Il viaggio in treno fu lungo e scomodo e gli Avvocati non erano di molta compagnia per un'adolescente come me.

Ricordo che prima di partire ero abbastanza tesa: non avevo mai fatto un viaggio così lungo e non sapevo quando e se sarei tornata.

Al momento dei saluti non piansi: non piangevo davanti ad altre persone da quando era morta mamma.

Non so nemmeno io bene il motivo, probabilmente non volevo mostrarmi debole, non volevo che la gente, guardandomi piangere, pensasse che fossi una povera ragazza lagnosa.

Quando arrivammo pioveva e questo non contribuì di certo a farmi apprezzare una città che mi era stata imposta.

Comunque non potevano non stupirmi le enormi strade e i palazzi signorili del centro.

Passai a Torino tutti gli anni della guerra, lavorando per gli Avvocati e frequentando un corso di stenodattilografia.

Durante quegli anni cercavo di tenermi in contatto con i miei genitori come potevo scambiandoci lettere.

Allora non c'era la tecnologia di oggi.

Oggi basta quasi un pensiero e già sei in contatto con il mondo intero.

Ma in quel periodo potevano passare settimane senza sapere nulla gli uni degli altri, e in tempo di guerra era anche peggio.

Fu con una di quelle lettere che mio padre mi diede notizia della morte di Leonardo e delle condizioni di Peppino.

Come tutte le cose, anche la guerra finì, così gli Avvocati decisero che era ora di tornare a Trani, e io non potevo essere più sollevata.

Anche se mandavo tutto lo stipendio a casa, quando tornai la situazione economica era disastrosa.

Così decisi di aprire un ufficio di copisteria.

Sapevo che non ce n'erano in città, e che nessuno sapeva scrivere a macchina.

Avevo molti clienti, sia dal Comune che dal Tribunale, e spesso mi chiamavano a fare dei lavori direttamente nei loro uffici.

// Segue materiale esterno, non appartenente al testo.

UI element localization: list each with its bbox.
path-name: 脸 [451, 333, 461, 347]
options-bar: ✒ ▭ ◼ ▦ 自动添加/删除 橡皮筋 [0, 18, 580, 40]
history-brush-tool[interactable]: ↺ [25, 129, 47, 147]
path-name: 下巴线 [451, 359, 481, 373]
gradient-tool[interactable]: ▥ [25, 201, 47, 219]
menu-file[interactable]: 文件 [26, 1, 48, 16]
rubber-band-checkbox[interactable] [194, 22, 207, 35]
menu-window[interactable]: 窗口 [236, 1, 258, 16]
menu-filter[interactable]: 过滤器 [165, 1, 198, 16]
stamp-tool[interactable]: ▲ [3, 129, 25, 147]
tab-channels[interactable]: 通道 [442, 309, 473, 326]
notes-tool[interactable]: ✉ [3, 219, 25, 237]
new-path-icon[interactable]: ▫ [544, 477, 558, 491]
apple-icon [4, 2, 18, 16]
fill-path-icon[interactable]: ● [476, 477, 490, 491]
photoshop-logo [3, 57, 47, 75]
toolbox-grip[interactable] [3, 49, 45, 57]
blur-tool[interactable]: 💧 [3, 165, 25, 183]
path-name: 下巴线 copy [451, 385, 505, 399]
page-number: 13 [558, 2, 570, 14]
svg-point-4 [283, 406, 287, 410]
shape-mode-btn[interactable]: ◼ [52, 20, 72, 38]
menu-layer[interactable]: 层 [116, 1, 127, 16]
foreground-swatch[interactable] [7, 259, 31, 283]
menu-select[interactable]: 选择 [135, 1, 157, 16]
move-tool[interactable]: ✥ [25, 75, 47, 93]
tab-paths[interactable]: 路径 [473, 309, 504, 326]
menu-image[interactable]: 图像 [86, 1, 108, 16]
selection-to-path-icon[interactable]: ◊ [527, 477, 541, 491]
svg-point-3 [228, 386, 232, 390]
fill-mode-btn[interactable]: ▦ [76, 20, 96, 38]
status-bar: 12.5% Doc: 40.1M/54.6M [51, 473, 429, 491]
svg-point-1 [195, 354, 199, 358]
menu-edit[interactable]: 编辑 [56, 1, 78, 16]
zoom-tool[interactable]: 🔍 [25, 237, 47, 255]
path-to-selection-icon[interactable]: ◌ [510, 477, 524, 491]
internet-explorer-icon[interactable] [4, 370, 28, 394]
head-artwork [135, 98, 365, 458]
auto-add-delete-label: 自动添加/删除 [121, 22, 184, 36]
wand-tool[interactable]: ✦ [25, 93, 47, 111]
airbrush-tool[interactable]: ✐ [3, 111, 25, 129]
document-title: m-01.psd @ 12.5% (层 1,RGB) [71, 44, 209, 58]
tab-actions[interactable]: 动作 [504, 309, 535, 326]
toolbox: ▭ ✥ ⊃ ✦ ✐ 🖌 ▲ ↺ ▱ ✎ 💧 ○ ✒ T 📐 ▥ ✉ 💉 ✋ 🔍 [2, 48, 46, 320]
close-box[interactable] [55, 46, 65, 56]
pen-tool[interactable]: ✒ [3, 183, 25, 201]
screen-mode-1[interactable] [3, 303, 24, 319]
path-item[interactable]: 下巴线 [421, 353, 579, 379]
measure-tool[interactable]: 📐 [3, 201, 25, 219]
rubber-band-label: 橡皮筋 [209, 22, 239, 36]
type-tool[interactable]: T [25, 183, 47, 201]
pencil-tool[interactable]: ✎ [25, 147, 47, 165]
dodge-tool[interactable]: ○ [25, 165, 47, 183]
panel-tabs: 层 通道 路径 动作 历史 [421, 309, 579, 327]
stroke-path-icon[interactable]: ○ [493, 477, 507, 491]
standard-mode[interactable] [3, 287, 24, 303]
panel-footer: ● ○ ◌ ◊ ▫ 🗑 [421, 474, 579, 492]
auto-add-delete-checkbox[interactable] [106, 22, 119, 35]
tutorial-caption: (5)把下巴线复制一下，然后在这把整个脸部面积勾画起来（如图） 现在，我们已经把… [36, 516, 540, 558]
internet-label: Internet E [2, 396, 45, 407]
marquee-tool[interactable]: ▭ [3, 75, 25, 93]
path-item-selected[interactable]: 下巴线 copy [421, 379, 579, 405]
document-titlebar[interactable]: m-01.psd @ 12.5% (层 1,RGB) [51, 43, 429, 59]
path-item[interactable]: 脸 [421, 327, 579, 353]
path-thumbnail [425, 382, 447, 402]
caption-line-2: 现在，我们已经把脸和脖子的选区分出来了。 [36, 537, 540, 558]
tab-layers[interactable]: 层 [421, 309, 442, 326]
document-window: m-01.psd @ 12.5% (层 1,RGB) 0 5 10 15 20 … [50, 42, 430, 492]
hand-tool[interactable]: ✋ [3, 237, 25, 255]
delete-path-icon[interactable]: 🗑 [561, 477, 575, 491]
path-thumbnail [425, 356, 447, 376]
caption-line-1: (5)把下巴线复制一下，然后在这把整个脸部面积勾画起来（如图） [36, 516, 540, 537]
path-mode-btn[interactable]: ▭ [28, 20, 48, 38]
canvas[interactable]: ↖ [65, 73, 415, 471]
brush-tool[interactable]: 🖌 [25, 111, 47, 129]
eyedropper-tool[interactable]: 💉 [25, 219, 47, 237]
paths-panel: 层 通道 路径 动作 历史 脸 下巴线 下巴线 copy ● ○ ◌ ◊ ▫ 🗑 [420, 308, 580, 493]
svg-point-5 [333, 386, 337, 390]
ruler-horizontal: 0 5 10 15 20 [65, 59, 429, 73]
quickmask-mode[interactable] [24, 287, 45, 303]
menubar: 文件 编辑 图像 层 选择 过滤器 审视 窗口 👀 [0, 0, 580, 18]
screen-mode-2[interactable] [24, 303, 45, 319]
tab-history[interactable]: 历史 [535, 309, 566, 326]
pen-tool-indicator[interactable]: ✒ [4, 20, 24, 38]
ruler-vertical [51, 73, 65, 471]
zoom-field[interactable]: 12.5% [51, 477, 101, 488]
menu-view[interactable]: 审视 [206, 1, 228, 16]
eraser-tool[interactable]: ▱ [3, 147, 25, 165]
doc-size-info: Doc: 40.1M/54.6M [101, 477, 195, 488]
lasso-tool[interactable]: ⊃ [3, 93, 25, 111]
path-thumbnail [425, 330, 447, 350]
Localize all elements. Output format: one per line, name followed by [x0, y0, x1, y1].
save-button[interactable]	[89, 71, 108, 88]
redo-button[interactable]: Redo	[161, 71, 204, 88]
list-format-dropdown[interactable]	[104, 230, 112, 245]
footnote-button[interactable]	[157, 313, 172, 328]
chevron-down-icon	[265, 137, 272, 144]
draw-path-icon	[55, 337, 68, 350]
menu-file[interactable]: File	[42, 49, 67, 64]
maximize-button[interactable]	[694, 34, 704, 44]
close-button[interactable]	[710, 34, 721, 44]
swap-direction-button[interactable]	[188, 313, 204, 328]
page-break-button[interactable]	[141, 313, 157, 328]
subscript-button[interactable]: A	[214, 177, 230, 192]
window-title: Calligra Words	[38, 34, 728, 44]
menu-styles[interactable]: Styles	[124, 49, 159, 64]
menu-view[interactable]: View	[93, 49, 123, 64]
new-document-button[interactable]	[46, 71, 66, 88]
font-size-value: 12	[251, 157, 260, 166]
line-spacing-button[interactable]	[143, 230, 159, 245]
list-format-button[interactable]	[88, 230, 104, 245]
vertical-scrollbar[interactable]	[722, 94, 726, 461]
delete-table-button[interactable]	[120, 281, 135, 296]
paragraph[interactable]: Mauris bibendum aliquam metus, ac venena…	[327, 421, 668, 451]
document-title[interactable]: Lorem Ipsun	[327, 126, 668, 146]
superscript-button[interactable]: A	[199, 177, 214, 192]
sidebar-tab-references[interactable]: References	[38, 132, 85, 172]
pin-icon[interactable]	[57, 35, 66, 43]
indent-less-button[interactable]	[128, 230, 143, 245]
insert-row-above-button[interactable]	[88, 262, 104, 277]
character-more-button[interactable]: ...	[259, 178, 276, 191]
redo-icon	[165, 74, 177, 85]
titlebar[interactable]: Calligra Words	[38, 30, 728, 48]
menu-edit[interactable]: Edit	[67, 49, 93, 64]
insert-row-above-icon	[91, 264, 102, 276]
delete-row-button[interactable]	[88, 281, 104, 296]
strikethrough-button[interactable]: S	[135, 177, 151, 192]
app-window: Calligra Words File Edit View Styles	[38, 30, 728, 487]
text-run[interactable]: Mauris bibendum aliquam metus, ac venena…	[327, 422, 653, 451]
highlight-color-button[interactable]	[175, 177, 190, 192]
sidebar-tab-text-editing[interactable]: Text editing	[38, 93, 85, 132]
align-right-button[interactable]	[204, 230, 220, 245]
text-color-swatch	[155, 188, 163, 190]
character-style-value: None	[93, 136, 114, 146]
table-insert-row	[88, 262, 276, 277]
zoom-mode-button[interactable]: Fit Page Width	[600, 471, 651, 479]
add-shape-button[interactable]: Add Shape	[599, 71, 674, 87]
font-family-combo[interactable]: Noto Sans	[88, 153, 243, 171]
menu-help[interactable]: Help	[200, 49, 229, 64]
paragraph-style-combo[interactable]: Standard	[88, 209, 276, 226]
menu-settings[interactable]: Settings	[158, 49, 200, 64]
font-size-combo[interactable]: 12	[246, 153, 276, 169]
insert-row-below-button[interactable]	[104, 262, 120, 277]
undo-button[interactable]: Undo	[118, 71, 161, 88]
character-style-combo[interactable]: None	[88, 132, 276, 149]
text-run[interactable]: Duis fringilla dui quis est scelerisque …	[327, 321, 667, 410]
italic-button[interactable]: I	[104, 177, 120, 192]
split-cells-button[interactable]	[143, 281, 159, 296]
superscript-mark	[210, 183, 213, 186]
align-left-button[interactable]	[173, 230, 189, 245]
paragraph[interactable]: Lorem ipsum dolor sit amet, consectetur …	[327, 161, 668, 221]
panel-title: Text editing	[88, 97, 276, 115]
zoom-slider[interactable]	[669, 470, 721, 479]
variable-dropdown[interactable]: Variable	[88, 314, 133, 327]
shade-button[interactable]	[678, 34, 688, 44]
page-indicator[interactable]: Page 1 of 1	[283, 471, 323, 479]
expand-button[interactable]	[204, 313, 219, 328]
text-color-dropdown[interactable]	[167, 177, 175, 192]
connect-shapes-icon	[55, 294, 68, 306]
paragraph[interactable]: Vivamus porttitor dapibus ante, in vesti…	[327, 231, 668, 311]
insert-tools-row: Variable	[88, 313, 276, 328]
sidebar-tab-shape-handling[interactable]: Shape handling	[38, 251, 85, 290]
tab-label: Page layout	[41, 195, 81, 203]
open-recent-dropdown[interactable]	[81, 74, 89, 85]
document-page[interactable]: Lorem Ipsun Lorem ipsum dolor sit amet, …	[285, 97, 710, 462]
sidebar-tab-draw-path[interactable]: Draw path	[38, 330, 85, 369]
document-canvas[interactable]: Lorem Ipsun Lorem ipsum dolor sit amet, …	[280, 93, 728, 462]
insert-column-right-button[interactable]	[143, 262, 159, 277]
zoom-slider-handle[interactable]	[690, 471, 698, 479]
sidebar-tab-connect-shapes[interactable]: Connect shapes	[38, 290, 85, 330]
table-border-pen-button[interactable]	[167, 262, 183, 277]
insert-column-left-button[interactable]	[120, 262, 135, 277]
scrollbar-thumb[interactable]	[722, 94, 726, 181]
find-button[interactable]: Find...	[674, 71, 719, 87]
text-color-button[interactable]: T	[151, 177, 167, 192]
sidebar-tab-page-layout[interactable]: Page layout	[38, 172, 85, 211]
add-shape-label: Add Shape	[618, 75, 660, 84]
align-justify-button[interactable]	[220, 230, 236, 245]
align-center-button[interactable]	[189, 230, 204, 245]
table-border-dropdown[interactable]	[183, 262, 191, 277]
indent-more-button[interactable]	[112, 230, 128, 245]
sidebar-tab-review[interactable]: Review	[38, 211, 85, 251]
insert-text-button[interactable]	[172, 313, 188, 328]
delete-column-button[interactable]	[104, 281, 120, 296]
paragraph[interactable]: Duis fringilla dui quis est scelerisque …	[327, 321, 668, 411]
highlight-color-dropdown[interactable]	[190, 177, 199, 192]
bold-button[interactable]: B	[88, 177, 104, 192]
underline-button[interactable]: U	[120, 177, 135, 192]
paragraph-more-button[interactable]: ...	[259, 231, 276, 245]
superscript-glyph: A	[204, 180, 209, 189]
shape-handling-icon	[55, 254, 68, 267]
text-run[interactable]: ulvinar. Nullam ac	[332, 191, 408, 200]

In questo modo, riuscivo a mantenere la mia famiglia, che nel frattempo era diventata più numerosa.

Mio padre e Luigia avevano avuto tre figli: Titti, Renato e Angela.

Il lavoro rendeva bene e tutto andava relativamente bene.

Ormai avevo 30 anni, avevo aperto la copisteria già da qualche anno e la mia vita sembrava essersi stabilizzata.

Una mattina, però, entrò in ufficio Salvatore, l'uomo che avrei sposato di lì a qualche anno.

Lo vidi quel giorno per la prima volta, un uomo attraente, di circa 35 anni, napoletano – lo sentivo da come parlava – e faceva l'ufficiale giudiziario.

Era venuto da me per farsi trascrivere dei documenti, come tutti del resto.

E come gli altri, pensavo che non l'avrei rivisto, se non sporadicamente, per trascrivere qualche altro documento.

Però lui non era come gli altri, anzi si faceva vedere spesso.

Anni dopo esserci sposati, mi rivelò che la maggior parte delle volte veniva in copisteria con la scusa di avere documenti da scrivere, ma in realtà voleva vedere solo me.

Dopo tutto, non era la prima volta che qualcuno cercava di farsi notare. Quando ero a Torino è capitato che qualche giovane volesse uscire con me.

Io accettavo sempre e prendevo appuntamento, solo che poi non mi facevo più vedere.

Comunque, dopo qualche tempo, Salvatore mi fece la proposta, ma io rifiutai.

La mia famiglia aveva troppo bisogno di me e di quello che guadagnavo, e quindi non potevo certo lasciarla!

Mio padre, d'altro canto, voleva fossi felice, e lo stesso Luigia.

Poi, Salvatore, testardo, voleva sposarmi a tutti i costi, fece una cosa che mi colpì molto e che mi fece convincere del tutto: comprò una villa, grande, con molte stanze, in modo che i miei genitori e i miei fratellastri e Peppino, potessero vivere con noi.